RATHAUS-CİTY HALL-BELEDİYE

Şehir merkezinde, Altstadt-Binnenalster bölgesindedir. 11 yıllık bir inşaat faaliyeti sonucunda, mimar Martin Haller tarafından, 1897 yılında: bir yangın ile yok olan eski belediye binasının yerine inşa edilmiştir.
Tarihi süreçte, birçok tarihi olaya tanıklık eden binada, günümüzde: Belediye, Senato ve Hamburg Parlamentosu bulunmaktadır. Bu birimler, 647 odalık yapıda çalışmaktadırlar. 6 oda daha bulunsa, İngiltere-Buckingam sarayı ile aynı büyüklükte olacakmış.

Kulenin yüksekliği: 112 metredir.
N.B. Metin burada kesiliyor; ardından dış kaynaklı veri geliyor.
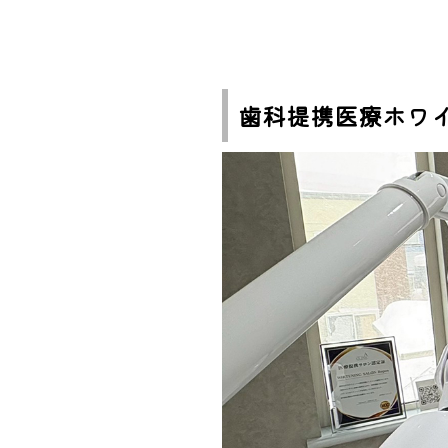
歯科提携医療ホワ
Toplam inşaat alanı: 5400 m. karedir. Lobi bölümü: konserler ve sergiler için kullanılmaktadır. Yani, halka açıktır. Zemindeki “Hamburg Parlamentosunda, 121 temsilci, restore edilmiş bir odada bir araya gelmektedirler.
Yapı, rehberli turlarla gezilebilmektedir. Giriş ücretlidir. Yetişkinler için 3 Euro, Hamburg kart sahipleri ve çocuklar için: 0.5 Euro’dur.

Buradan sonra, Belediye Binasının hemen solundan, Rathaus Apotheke mağazasının hemen yanındaki caddeden ilerliyoruz. Burası “4 Grobe Johannisstrabe” caddesidir. Hedefimiz “St Nicolas kilisesi” dir.

Almanya Hamburg

ST.NİCHOLAS KİLİSESİ

Bir zamanlar, şehrin en önemli 5 kilisesinden biri olan yapı, günümüzde harabe halindedir. Çünkü: II. Dünya savaşında bombardımandan etkilenmiştir. Yapıldığında, yani 1874 yılında, dünyanın en yüksek binası imiş ve günümüzde de, halen şehrin ikinci en yüksek binası olma özelliğini korumaktadır.
Kilise: 1874 yılında, denizcilerin koruyucu azizi olan, Nicholas adına yapılmıştır. 1517 yılında eklenen kule, 1589 yılında yanmıştır.

Yeniden yapılan kule, 1644 yılında çökmüştür. Sonra yeniden yapılan ve günümüzde görülen kule: 122 metre yüksekliktedir. Kilise yapısı: II. Dünya savaşı sonlarında, şehirdeki diğer 5 kilise gibi, bombardımanda yıkılmış, yalnızca kulesi ayakta kalabilmiştir. Ancak, diğer dört kilisenin aksine, St. Nikolia kilisesi, savaşa karşı bir anıt olarak yeniden dikilmiştir. Söylediğim gibi, çan kulesi halen ayaktadır ve kentin yukarıdan panoramik görüntüsünü görmek isterseniz, kuleye camdan yapılmış bir asansör ile çıkabilirsiniz. Gözlem terası: 77 metre yüksekliktedir. Yalnız ücretlidir ve ücret: 3.70 Euro’dur.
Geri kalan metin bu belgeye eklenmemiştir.